Slow to delete TOAST table data - Mailing list pgsql-general

From Glen Brown
Subject Slow to delete TOAST table data
Date
Msg-id fb9f1c030810211054nd5cfe8fy61767ff076d3a4fb@mail.gmail.com
Whole thread Raw
List pgsql-general
Hello, I am in need of some help figuring out what is going on with this query. I am cleaning up some data. This data set is about 3.5 million records and I am trying to purge out 400k of them. I was able to remove this data quickly from some of the related tables that had no TOAST data associated with them but when it came to remove the data from the main table that has a lot of binary data stored and that has been TOASTed is is taking a long time.

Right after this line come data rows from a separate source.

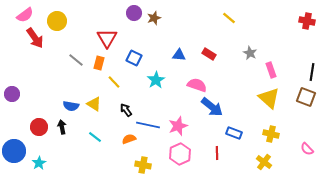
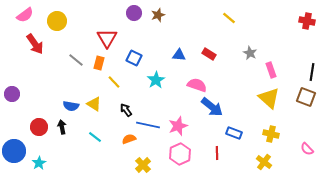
brown star at (154, 18): moved 4 px right, 3 px up
red arrow at (35, 38): moved 6 px down
yellow cross at (143, 165): rotated 35 degrees clockwise
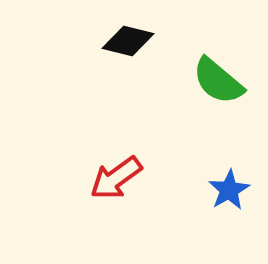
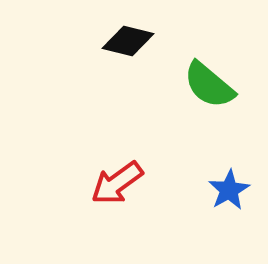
green semicircle: moved 9 px left, 4 px down
red arrow: moved 1 px right, 5 px down
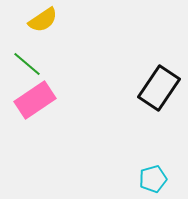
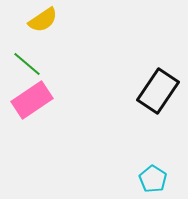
black rectangle: moved 1 px left, 3 px down
pink rectangle: moved 3 px left
cyan pentagon: rotated 24 degrees counterclockwise
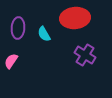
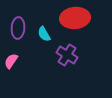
purple cross: moved 18 px left
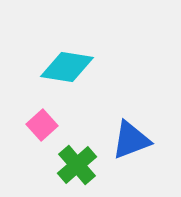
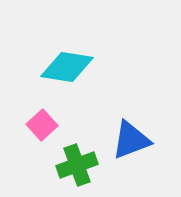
green cross: rotated 21 degrees clockwise
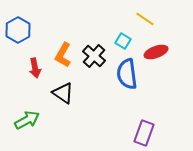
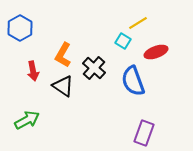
yellow line: moved 7 px left, 4 px down; rotated 66 degrees counterclockwise
blue hexagon: moved 2 px right, 2 px up
black cross: moved 12 px down
red arrow: moved 2 px left, 3 px down
blue semicircle: moved 6 px right, 7 px down; rotated 12 degrees counterclockwise
black triangle: moved 7 px up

This is what I have done. I selected into a temporary table the id's that I wanted to remove. Then:

delete from raw as t1
 using temp_raw_ids t2
where t1.raw_id = t2.raw_id;

to remove the data.  There is no index on this temp table because it is a one column wide table and that didn't seem to impact the delete from the first 5 tables but the last delete is still running after 24 hours and has only processed about 100k of the records. (The first 5 were done in less then 1 hour, total.)

Here's the explain:
"Hash Join  (cost=7445.63..300049.01 rows=276517 width=6)"
"  Hash Cond: (t1.raw_id = t2.raw_id)"
"  ->  Seq Scan on raw t1  (cost=0.00..246983.09 rows=3428409 width=14)"
"  ->  Hash  (cost=3989.17..3989.17 rows=276517 width=8)"
"        ->  Seq Scan on temp_raw_ids t2  (cost=0.00..3989.17 rows=276517 width=8)"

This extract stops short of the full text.